Kadın, içeri girmek için müsaade isteyip kapıyı kapattıktan kısa bir süre sonra elinde bir gazete parçasıyla geri geldi. Teşekkür edip kağıdı alarak apartmandan çıktım. Bir ân gözlerim kağıttaki adresle karşılaşınca kaşlarım çatıldı. Teyze, eğer birisiyle karıştırmıyorsa, bana villaları tarif ediyordu. Bu isimde ikinci bir kişiyle karşılaşacağımı zannetmiyordum. Çünkü bu isim ona, bir hata sonucu verilmişti. Henüz düşünmeye bile vaktim olmadan yeni bir maceranın kollarına atılarak belirtilen adrese doğru yola çıkmıştım.

*

Yavaş yavaş, yan yana dizilmiş villaların arasından geçerken içimde bir belirsizlik baş göstermekle beraber, Viran'ı burada bulacağım konusunda tereddütlerim artmıştı. Elimdeki kağıda dikkatlice bakıp arabadan inerek yedi numaralı evi buldum. Koca bahçenin ortasında iki katlı büyük, beyaz bir ev dikkat çekiyordu.

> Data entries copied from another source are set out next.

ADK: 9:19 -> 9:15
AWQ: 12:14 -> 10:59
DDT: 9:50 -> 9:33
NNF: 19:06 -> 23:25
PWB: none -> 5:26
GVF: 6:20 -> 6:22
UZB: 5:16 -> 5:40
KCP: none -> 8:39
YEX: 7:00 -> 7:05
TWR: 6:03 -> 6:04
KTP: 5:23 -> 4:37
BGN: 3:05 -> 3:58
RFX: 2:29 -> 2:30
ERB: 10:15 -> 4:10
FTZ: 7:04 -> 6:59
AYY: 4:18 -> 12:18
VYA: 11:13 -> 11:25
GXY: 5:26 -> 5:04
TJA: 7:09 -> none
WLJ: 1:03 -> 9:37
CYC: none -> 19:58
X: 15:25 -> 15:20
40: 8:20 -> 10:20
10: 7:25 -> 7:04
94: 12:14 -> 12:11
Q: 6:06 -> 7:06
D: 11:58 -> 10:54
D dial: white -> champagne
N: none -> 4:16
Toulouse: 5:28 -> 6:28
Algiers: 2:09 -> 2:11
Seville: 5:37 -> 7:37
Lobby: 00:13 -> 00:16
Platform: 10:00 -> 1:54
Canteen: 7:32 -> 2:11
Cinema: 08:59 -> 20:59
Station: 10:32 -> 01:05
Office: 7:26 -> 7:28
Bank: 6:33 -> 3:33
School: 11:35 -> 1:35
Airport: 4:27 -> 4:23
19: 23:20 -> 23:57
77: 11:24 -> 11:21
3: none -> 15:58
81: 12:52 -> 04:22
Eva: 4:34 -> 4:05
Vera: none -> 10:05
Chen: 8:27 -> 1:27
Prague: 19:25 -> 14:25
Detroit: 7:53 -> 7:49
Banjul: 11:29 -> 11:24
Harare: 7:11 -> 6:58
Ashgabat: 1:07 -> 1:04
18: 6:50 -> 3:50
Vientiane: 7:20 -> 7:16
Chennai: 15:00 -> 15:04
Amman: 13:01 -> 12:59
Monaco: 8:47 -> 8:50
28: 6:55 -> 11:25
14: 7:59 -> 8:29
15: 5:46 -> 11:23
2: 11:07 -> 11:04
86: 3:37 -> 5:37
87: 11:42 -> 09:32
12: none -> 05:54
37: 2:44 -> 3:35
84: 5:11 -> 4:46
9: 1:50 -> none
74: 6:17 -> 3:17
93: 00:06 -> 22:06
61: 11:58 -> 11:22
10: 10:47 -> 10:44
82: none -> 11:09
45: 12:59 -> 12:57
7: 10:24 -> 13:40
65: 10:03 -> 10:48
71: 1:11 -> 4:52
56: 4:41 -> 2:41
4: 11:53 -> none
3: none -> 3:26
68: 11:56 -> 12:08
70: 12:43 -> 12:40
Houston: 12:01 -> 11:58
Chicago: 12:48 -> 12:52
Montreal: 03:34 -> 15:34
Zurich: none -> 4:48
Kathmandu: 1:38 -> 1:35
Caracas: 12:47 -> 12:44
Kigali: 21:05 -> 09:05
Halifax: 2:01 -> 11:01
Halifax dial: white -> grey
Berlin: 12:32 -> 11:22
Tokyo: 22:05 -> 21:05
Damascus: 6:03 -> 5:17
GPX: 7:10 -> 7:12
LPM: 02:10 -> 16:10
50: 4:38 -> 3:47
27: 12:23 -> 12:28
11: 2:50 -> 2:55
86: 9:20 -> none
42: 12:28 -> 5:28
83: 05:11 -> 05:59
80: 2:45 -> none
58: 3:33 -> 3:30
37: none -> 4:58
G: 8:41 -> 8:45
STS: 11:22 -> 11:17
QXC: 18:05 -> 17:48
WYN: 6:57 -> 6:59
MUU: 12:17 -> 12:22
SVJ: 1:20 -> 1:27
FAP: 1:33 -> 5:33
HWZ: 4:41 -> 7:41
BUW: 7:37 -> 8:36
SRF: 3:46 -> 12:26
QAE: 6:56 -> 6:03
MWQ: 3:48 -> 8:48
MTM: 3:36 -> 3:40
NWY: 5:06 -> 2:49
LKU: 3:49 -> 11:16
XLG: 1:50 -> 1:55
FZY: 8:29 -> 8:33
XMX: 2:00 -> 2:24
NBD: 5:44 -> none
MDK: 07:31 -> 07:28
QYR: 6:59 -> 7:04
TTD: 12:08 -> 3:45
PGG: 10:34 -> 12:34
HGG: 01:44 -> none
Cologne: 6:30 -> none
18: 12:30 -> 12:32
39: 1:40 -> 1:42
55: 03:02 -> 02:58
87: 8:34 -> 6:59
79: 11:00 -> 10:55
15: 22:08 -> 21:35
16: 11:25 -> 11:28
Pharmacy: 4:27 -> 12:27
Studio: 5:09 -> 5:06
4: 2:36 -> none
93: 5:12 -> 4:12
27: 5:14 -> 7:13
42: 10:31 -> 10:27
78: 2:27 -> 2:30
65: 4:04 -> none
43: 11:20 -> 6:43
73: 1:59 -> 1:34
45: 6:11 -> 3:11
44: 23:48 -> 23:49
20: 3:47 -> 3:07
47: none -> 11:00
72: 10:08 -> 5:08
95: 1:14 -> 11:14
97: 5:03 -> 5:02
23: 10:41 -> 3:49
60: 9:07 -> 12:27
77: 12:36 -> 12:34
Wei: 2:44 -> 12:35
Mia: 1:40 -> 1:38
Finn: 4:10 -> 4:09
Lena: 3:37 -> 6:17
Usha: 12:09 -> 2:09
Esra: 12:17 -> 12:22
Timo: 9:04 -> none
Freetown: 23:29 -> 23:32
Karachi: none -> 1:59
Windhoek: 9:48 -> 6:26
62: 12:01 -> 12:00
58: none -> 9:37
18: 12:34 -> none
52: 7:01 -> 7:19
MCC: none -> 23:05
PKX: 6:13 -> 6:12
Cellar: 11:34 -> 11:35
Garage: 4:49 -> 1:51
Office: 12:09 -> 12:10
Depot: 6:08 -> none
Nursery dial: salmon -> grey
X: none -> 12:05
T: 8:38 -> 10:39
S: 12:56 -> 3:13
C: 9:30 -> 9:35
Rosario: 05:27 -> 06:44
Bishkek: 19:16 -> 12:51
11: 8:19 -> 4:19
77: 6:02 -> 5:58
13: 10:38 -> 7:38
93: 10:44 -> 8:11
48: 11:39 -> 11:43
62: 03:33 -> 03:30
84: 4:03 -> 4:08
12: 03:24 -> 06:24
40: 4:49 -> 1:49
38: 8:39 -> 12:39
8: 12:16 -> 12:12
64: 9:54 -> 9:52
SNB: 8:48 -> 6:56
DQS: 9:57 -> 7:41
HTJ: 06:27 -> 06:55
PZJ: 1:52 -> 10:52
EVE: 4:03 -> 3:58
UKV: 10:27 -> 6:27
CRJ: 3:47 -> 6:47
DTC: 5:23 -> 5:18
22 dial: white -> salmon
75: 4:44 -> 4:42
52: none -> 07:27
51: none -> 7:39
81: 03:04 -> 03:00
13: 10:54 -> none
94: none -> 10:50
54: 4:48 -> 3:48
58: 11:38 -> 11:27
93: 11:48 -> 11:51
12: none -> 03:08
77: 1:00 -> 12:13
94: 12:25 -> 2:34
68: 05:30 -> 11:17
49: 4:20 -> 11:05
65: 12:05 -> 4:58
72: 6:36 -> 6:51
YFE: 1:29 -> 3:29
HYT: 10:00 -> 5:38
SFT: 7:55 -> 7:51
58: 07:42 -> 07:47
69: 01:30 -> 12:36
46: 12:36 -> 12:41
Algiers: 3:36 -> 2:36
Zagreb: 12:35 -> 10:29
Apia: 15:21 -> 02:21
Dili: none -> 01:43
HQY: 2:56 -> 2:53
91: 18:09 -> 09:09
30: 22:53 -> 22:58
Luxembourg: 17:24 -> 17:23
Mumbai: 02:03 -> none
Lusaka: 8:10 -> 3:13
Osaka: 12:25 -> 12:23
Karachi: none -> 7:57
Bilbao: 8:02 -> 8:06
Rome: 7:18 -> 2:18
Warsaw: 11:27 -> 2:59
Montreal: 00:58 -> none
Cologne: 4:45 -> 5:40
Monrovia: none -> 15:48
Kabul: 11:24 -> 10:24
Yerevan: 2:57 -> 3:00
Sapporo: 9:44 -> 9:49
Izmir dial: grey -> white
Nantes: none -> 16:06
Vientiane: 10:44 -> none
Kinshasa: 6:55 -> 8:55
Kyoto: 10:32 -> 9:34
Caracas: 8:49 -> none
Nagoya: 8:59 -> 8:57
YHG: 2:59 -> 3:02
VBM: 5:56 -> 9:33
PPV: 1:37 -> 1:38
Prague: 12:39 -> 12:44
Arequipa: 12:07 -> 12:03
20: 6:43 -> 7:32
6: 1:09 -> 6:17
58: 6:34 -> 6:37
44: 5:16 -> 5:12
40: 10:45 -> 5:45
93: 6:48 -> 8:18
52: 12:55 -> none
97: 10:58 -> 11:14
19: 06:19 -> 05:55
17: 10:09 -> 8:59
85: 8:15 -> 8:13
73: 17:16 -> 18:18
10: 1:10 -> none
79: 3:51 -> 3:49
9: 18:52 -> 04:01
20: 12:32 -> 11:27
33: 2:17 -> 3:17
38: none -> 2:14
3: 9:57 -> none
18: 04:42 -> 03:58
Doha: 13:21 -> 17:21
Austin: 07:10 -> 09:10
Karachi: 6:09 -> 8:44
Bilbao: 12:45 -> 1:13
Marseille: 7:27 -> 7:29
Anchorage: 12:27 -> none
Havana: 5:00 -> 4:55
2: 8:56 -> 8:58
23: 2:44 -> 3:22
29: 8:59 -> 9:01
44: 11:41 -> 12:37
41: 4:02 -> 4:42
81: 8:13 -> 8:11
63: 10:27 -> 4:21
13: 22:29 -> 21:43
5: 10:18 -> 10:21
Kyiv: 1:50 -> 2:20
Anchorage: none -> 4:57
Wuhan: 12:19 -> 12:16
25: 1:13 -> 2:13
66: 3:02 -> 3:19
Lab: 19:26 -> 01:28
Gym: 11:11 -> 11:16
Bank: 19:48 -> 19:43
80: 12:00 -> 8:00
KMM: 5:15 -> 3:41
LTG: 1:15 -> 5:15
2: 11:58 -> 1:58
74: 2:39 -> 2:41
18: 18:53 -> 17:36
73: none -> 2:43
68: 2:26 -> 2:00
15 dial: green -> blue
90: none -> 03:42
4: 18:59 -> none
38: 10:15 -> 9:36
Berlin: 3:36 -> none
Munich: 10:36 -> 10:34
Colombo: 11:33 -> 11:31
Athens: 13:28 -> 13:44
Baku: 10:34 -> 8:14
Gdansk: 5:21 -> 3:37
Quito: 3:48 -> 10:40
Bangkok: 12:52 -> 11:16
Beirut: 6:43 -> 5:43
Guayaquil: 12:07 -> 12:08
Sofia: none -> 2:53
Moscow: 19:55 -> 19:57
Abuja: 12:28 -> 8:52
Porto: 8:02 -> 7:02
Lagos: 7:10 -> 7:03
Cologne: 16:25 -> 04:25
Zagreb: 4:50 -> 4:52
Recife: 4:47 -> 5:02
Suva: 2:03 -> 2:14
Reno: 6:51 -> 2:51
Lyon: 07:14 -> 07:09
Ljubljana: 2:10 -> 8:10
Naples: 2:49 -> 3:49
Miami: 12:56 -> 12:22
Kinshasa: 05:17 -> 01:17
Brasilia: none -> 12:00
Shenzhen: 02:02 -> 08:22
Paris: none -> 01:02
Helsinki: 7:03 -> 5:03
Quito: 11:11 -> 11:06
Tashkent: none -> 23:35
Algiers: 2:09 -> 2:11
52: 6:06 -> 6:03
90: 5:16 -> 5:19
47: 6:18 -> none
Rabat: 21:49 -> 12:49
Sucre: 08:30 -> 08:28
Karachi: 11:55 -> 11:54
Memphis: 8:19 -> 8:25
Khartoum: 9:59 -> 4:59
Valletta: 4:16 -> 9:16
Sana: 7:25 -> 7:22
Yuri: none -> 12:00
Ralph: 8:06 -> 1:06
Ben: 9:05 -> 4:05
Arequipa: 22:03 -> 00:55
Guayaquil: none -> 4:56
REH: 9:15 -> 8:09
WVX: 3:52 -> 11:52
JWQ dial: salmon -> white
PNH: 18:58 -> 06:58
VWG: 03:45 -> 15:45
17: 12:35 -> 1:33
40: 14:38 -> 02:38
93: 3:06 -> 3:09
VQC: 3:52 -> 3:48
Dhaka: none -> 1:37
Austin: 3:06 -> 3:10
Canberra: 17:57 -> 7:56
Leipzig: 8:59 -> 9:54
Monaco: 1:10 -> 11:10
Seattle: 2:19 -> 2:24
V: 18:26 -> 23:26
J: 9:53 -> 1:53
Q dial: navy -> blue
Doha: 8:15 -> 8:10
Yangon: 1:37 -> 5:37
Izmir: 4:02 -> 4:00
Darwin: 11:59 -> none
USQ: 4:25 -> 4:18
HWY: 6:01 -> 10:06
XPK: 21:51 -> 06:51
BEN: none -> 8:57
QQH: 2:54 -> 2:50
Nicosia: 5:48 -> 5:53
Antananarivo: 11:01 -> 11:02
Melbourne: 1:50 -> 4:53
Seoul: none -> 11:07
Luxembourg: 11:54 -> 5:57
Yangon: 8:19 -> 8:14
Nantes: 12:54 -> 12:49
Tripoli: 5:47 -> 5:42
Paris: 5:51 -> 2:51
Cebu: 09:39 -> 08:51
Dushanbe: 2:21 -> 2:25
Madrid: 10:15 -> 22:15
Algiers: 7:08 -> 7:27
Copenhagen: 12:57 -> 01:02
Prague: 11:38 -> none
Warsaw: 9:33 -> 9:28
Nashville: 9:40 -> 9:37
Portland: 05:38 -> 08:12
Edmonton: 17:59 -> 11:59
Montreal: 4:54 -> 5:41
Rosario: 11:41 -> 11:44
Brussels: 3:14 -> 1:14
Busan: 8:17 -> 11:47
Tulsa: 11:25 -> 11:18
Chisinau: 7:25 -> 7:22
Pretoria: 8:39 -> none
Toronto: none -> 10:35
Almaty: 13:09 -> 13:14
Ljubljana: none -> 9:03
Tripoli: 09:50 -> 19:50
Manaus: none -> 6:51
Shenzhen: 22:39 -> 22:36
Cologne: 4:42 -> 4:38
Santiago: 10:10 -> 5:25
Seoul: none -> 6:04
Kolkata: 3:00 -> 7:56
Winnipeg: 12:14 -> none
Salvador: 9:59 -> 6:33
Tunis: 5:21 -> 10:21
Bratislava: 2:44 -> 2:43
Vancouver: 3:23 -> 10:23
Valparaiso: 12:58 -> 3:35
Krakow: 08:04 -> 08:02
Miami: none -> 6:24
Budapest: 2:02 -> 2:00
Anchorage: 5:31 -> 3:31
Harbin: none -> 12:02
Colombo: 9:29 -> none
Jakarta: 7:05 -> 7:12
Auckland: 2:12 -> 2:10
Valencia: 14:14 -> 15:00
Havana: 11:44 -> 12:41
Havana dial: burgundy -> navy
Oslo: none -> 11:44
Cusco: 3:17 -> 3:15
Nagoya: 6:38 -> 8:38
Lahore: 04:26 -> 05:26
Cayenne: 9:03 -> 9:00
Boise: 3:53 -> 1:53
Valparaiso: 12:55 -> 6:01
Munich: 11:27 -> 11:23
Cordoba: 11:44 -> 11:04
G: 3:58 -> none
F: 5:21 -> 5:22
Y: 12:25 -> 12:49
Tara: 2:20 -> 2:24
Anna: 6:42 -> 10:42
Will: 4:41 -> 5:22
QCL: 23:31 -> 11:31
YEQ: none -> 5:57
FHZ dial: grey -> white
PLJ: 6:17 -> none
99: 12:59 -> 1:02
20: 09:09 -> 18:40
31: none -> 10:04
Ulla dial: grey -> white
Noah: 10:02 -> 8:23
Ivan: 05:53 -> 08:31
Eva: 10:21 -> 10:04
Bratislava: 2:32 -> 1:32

Bir an, yanlış bir yere geldiğimi düşünmeye başladım. Güvenliğin keskin bakışlarıyla karşılaşınca, tuhaf bir tedirginlik sarıp sarmalamıştı beni.

"Buyrun, kime bakmıştınız?" Bugün bana sorulan ikinci soruydu. Bıkkınlıkla cevap verdim: "Viran Demir adında bir genci arıyorum!"

Güvenlik dediğimi anlamamış gibi beni düzeltmeye çalıştı: "Miran Demir mi?"

"Miran Demir"in adını duyar duymaz birkaç adam bize doğru gelip sordu:"Ne oluyor?" Benim için tehlike çanlarının çaldığını hissediyordum. Güvenlik, takım elbiseli adamlarla konuşurken teyzenin bana başka birinin adresini verdiğini düşünmeye başladım. Kadın, evladı yaşındaki adama "ağabey" demesinden anlamalıydım ama iş işten geçmiş, adamlardan biri "Miran Bey"e haber vermeye gitmişti.İçerideki adamın Viran olduğuna inanmak istiyordum. Gözüme çarpan adamın belindeki silah, içimdeki cesareti kökünden koparırken geri dönmeyi düşünüyordum ancak "Miran"a haber vermeye giden adam, üstümü arayıp beni içeri alınca kaçmayacağımı anladım. Tüm bu curcunanın, Barış Akarsu kılıklı, minnoş bir adam için olduğunu düşünmek, garip bir ironi gibi gelmişti bana. Üzerimdeki gerginliği atmaya çalışırken, yaşlı bir adamın karşısına getirildim. "Kimsin?" dedi, buz gibi bir ses tonuyla. Adamın ciddiyeti içimdeki tedirginliği daha da artırırken, bu durum bir yandan komik geliyordu. Alay etmeden duramıyordum.

"Belamı arıyorum. Dedim belki buralardadır!" bu meydan okuma, daha da büyük bir tehlikenin kapısını aralayacaktı.

Adamların gözlerinden aniden taşan tehditkâr bir hava aniden üzerime çökmüştü.Herifler, belindeki silahı tehdit amaçlı açıp gözümü korkutmaya çalıştı. Bendeki bu gözü karalığın teneşirde sona ereceğini hissediyordum. Dede Bey engel olmasaydı galiba beni kurşuna dizeceklerdi (!)

Aslan boku yemiş gibi alay etmeye devam ederken kendimi tutamıyordum: "Hayırdır, mafyacılık mı oynuyoruz?" diyince dedenin paçaları tutuşmuştu. Korkarak yanıma gelip omzuma dokundu: "Aman oğlum ne biçim laf öyle, ne mafyası, biz iş adamıyız! Sen öyle 'belamı arıyorum' diyince Avni Bey'in adamları sandık." yüzündeki kaygı azalmıştı.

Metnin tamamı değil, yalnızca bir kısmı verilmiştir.